+++ DATA TO EXAMINE +++
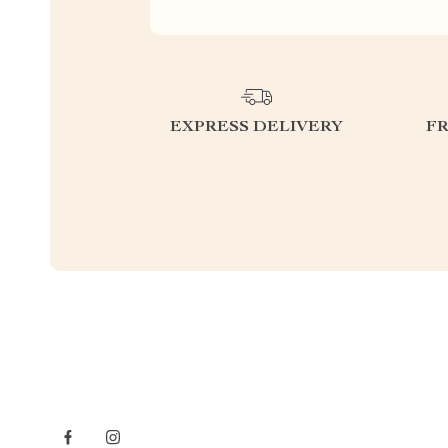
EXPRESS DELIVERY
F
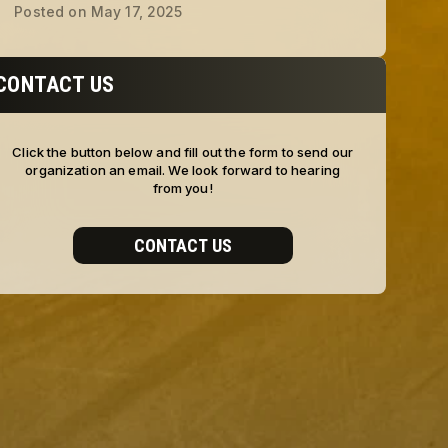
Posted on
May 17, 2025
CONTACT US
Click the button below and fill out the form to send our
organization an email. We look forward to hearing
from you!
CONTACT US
+++
+++ DATA TO EXAMINE +++
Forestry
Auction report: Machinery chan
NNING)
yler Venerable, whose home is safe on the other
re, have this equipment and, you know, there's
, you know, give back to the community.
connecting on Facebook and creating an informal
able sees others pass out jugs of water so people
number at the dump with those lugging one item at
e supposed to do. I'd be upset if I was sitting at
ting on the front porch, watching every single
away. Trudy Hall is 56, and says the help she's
+++
WORK ORDER
Within the listing above, extract exactly the lines from the line with "connecting on Facebook" to the line with "away. Trudy Hall", the two named lines included, and no others.

PROBLEM SOLUTION
connecting on Facebook and creating an informal
able sees others pass out jugs of water so people
number at the dump with those lugging one item at
e supposed to do. I'd be upset if I was sitting at
ting on the front porch, watching every single
away. Trudy Hall is 56, and says the help she's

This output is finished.